Specimen of the Week: Week Twenty-Two
By Emma-Louise Nicholls, on 12 March 2012
I want you to guess a location. If I say ‘marsupial’, you say…
Modern marsupials are in fact also found in both North and South America. North America has only acquired one modern species but South America has plenty. To celebrate this exciting fact of the day, the specimen of the week this week is…
**!!!The opossum pouch young!!!**
1) Opossums are marsupials, which means that females have a pouch in which they nourish their underdeveloped young (see image, right). The pouch opening resembles more of a belly button than that of the iconic kangaroo which, quite frankly, has just gone to extremes.
2) Opossums are bad at maths. A single litter will contain up to 18 joeys, however the pouch only has 13 teats. In an epic battle, worthy of daytime reality tv, only the strong survive. The winners attach themselves to the teats, where they stay for 50 days. They begin to leave the pouch after a further 20 days.
3) Opossums are omnivores and not afraid to show it. They will eat almost anything they find and subsequently flourish around human settlements due to our filthy habits and inadequate methods of waste disposal. In a natural setting, the opossum would eat eggs, grubs, flowers, fruits and carrion.
4) Opossums are probably most famous for the way they deal with a threat.
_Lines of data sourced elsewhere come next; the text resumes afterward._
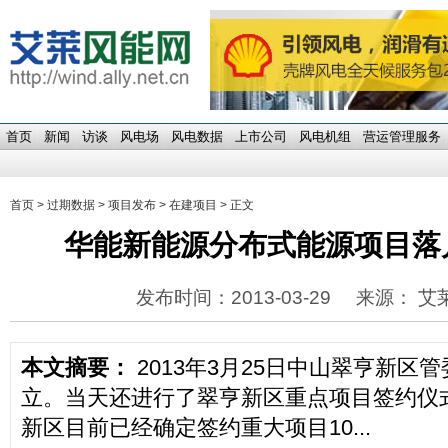
首页
新闻
访谈
风电场
风电数据
上市公司
风电机组
营运管理服务
首页
>
过期数据
>
项目发布
>
在建项目
> 正文
华能新能源分布式能源项目落
发布时间：2013-03-29
来源： 艾
本文摘要：
2013年3月25日中山翠亨新区
立。当天还进行了翠亨新区重点项目签约仪
新区目前已经确定签约重大项目10...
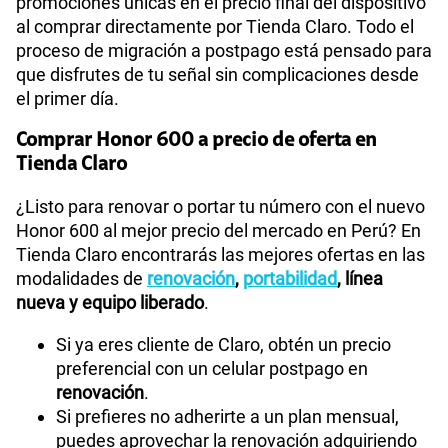
promociones únicas en el precio final del dispositivo
al comprar directamente por Tienda Claro. Todo el
proceso de migración a postpago está pensado para
que disfrutes de tu señal sin complicaciones desde
el primer día.
Comprar Honor 600 a precio de oferta en
Tienda Claro
¿Listo para renovar o portar tu número con el nuevo
Honor 600 al mejor precio del mercado en Perú? En
Tienda Claro encontrarás las mejores ofertas en las
modalidades de
renovación
,
portabilidad
, línea
nueva y equipo liberado
.
Si ya eres cliente de Claro, obtén un precio
preferencial con un celular postpago en
renovación
.
Si prefieres no adherirte a un plan mensual,
puedes aprovechar la renovación adquiriendo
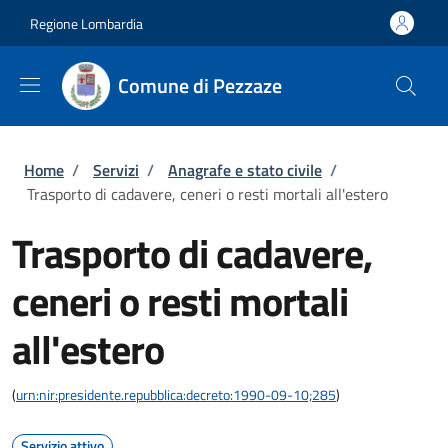
Salta al contenuto principale
Skip to footer content
Regione Lombardia
Comune di Pezzaze
Briciole di pane
Home
/
Servizi
/
Anagrafe e stato civile
/
Trasporto di cadavere, ceneri o resti mortali all'estero
Trasporto di cadavere,
ceneri o resti mortali
all'estero
(
urn:nir:presidente.repubblica:decreto:1990-09-10;285
)
Servizio attivo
Instead of running, or standing their ground, in a quite cartoon-like fashion an opossum will fall on the ground with its eyes and mouth open, and ‘play dead’. Like me on a Monday morning, you can poke and prod it, and it just won’t respond. It can stay like that for up to six hours at a time.
5) Opossums have one of the shortest life spans of any mammal of their size. They only live for between two and four years in the wild. Awwww, sad face.
This opossum, which appears to be wearing fingerless gloves, is the Virginia opossum, and the only marsupial native to North America.